> WORK REQUIRED
Find how many lines in this data contain the string "COLOR". Respond with only that number.

> DATA

[Start of Attachment]

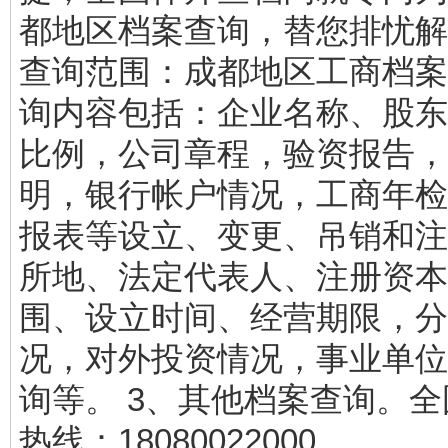
都地区档案查询，替您排忧解
查询范围：成都地区工商档案。
询内容包括：企业名称、股东
比例，公司章程，验资报告，
明，银行帐户情况，工商年检
报表等设立、变更、吊销和注
所地、法定代表人、注册资本
围、设立时间、经营期限，分
况，对外投资情况，事业单位
询等。 3、其他档案查询。
热线：18080022000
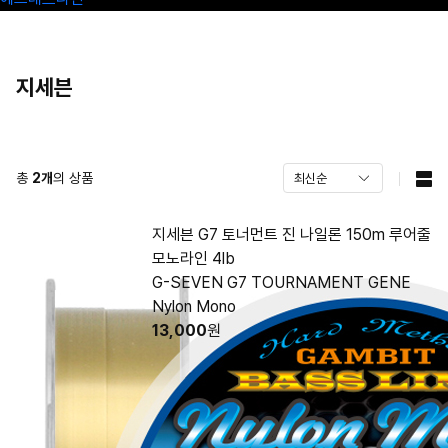
지세븐
총
2
개
의 상품
지세븐 G7 토너먼트 진 나일론 150m 루어줄
모노라인 4lb
G-SEVEN G7 TOURNAMENT GENE
Nylon Mono
13,000
원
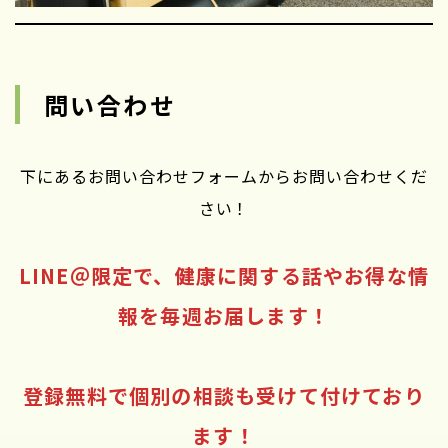
問い合わせ
下にあるお問い合わせフォームからお問い合わせくだ
さい！
LINE＠限定で、健康に関する話やお得な情
報を毎週お届します！
登録無料で個別の相談も受けて付けており
ます！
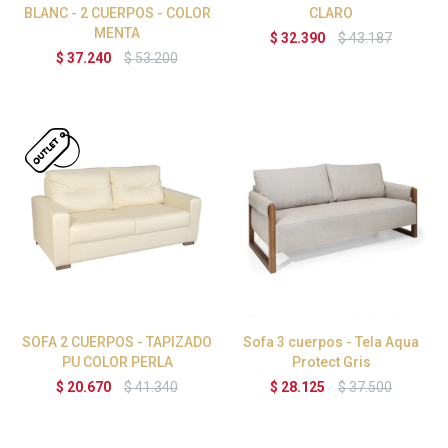
BLANC - 2 CUERPOS - COLOR
CLARO
MENTA
$
32.390
$
43.187
$
37.240
$
53.200
SOFA 2 CUERPOS - TAPIZADO
Sofa 3 cuerpos - Tela Aqua
PU COLOR PERLA
Protect Gris
$
20.670
$
41.340
$
28.125
$
37.500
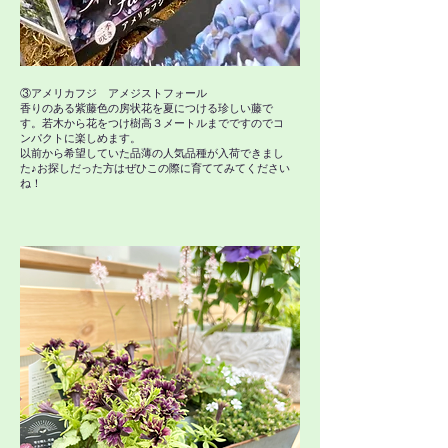
③アメリカフジ アメジストフォール
香りのある紫藤色の房状花を夏につける珍しい藤で
す。若木から花をつけ樹高３メートルまでですのでコ
ンパクトに楽しめます。
​以前から希望していた品薄の人気品種が入荷できまし
た♪お探しだった方はぜひこの際に育ててみてください
ね！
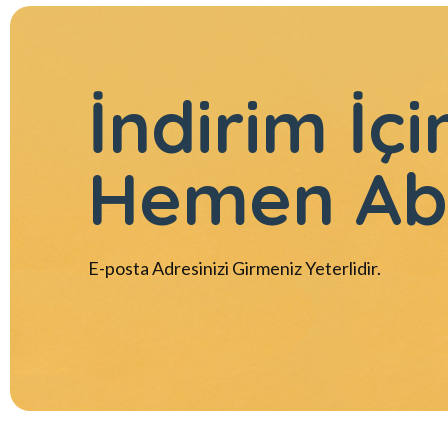
İndirim İçi
Hemen Ab
E-posta Adresinizi Girmeniz Yeterlidir.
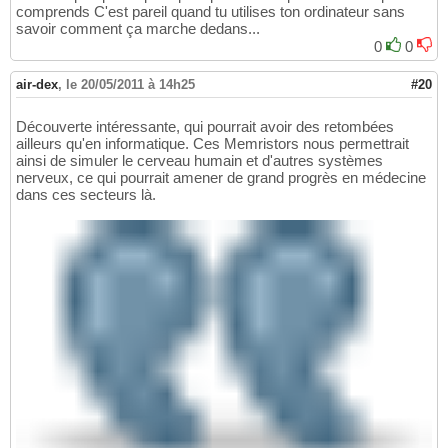
comprends C'est pareil quand tu utilises ton ordinateur sans
savoir comment ça marche dedans...
0
0
air-dex
,
le 20/05/2011 à 14h25
#20
Découverte intéressante, qui pourrait avoir des retombées
ailleurs qu'en informatique. Ces Memristors nous permettrait
ainsi de simuler le cerveau humain et d'autres systèmes
nerveux, ce qui pourrait amener de grand progrès en médecine
dans ces secteurs là.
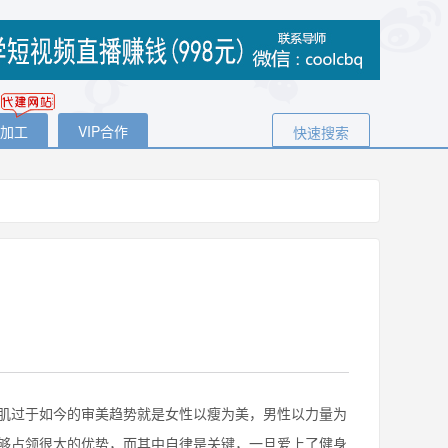
代加工
VIP合作
快速搜索
过于如今的审美趋势就是女性以瘦为美，男性以力量为
够占领很大的优势，而其中自律是关键，一旦爱上了健身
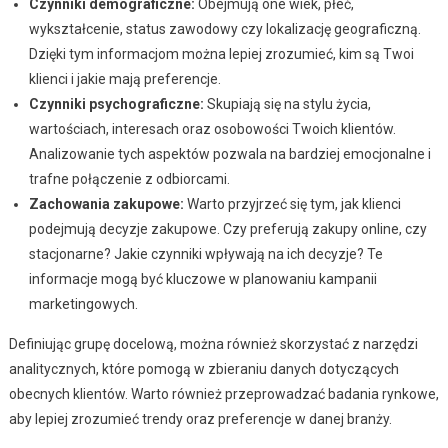
Czynniki demograficzne:
Obejmują one wiek, płeć,
wykształcenie, status zawodowy czy lokalizację geograficzną.
Dzięki tym informacjom można lepiej zrozumieć, kim są Twoi
klienci i jakie mają preferencje.
Czynniki psychograficzne:
Skupiają się na stylu życia,
wartościach, interesach oraz osobowości Twoich klientów.
Analizowanie tych aspektów pozwala na bardziej emocjonalne i
trafne połączenie z odbiorcami.
Zachowania zakupowe:
Warto przyjrzeć się tym, jak klienci
podejmują decyzje zakupowe. Czy preferują zakupy online, czy
stacjonarne? Jakie czynniki wpływają na ich decyzje? Te
informacje mogą być kluczowe w planowaniu kampanii
marketingowych.
Definiując grupę docelową, można również skorzystać z narzędzi
analitycznych, które pomogą w zbieraniu danych dotyczących
obecnych klientów. Warto również przeprowadzać badania rynkowe,
aby lepiej zrozumieć trendy oraz preferencje w danej branży.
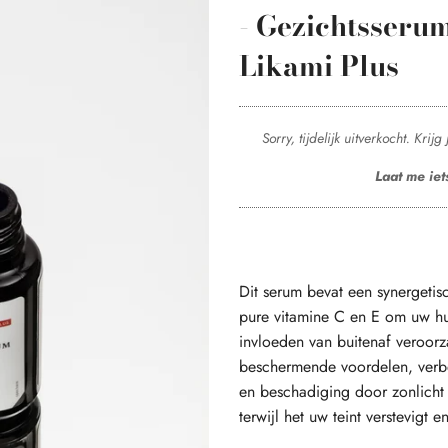
- Gezichtsserum
Likami Plus
Sorry, tijdelijk uitverkocht. Kri
Laat me iet
Dit serum bevat een synergetis
pure vitamine C en E om uw hu
invloeden van buitenaf veroorza
beschermende voordelen, verbe
en beschadiging door zonlicht d
terwijl het uw teint verstevigt e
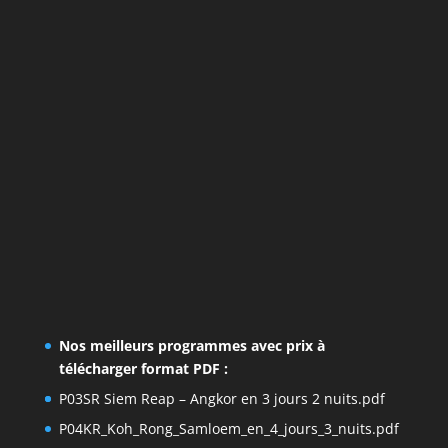
Nos meilleurs programmes avec prix à
télécharger format PDF :
P03SR Siem Reap – Angkor en 3 jours 2 nuits.pdf
P04KR_Koh_Rong_Samloem_en_4_jours_3_nuits.pdf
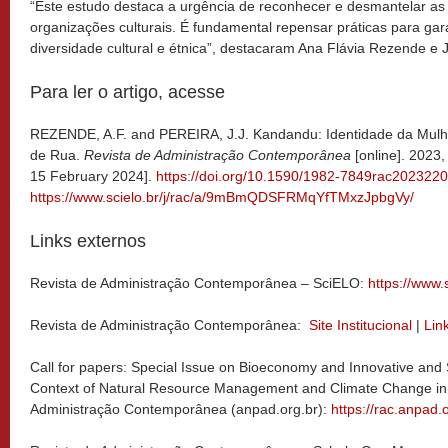
“Este estudo destaca a urgência de reconhecer e desmantelar as 
organizações culturais. É fundamental repensar práticas para gara
diversidade cultural e étnica”, destacaram Ana Flávia Rezende e 
Para ler o artigo, acesse
REZENDE, A.F. and PEREIRA, J.J. Kandandu: Identidade da Mulh
de Rua.
Revista de Administração Contemporânea
[online]. 2023,
15 February 2024].
https://doi.org/10.1590/1982-7849rac202322
https://www.scielo.br/j/rac/a/9mBmQDSFRMqYfTMxzJpbgVy/
Links externos
Revista de Administração Contemporânea – SciELO:
https://www.s
Revista de Administração Contemporânea:
Site Institucional
|
Lin
Call for papers: Special Issue on Bioeconomy and Innovative and 
Context of Natural Resource Management and Climate Change in
Administração Contemporânea (anpad.org.br):
https://rac.anpad.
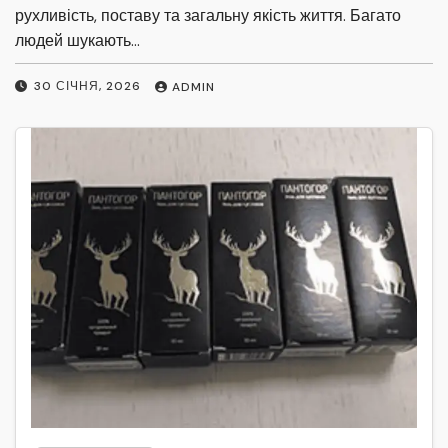
рухливість, поставу та загальну якість життя. Багато
людей шукають…
30 СІЧНЯ, 2026
ADMIN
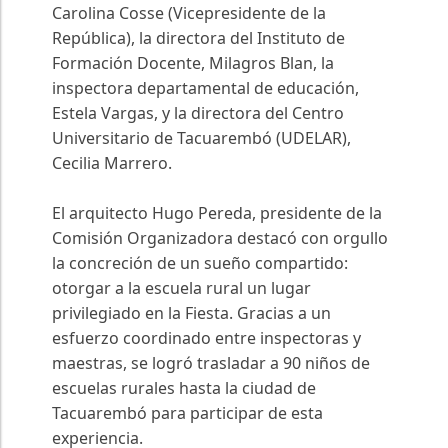
Carolina Cosse (Vicepresidente de la
República), la directora del Instituto de
Formación Docente, Milagros Blan, la
inspectora departamental de educación,
Estela Vargas, y la directora del Centro
Universitario de Tacuarembó (UDELAR),
Cecilia Marrero.
El arquitecto Hugo Pereda, presidente de la
Comisión Organizadora destacó con orgullo
la concreción de un sueño compartido:
otorgar a la escuela rural un lugar
privilegiado en la Fiesta. Gracias a un
esfuerzo coordinado entre inspectoras y
maestras, se logró trasladar a 90 niños de
escuelas rurales hasta la ciudad de
Tacuarembó para participar de esta
experiencia.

[End of Attachment]

> EXERCISE SOLUTION
2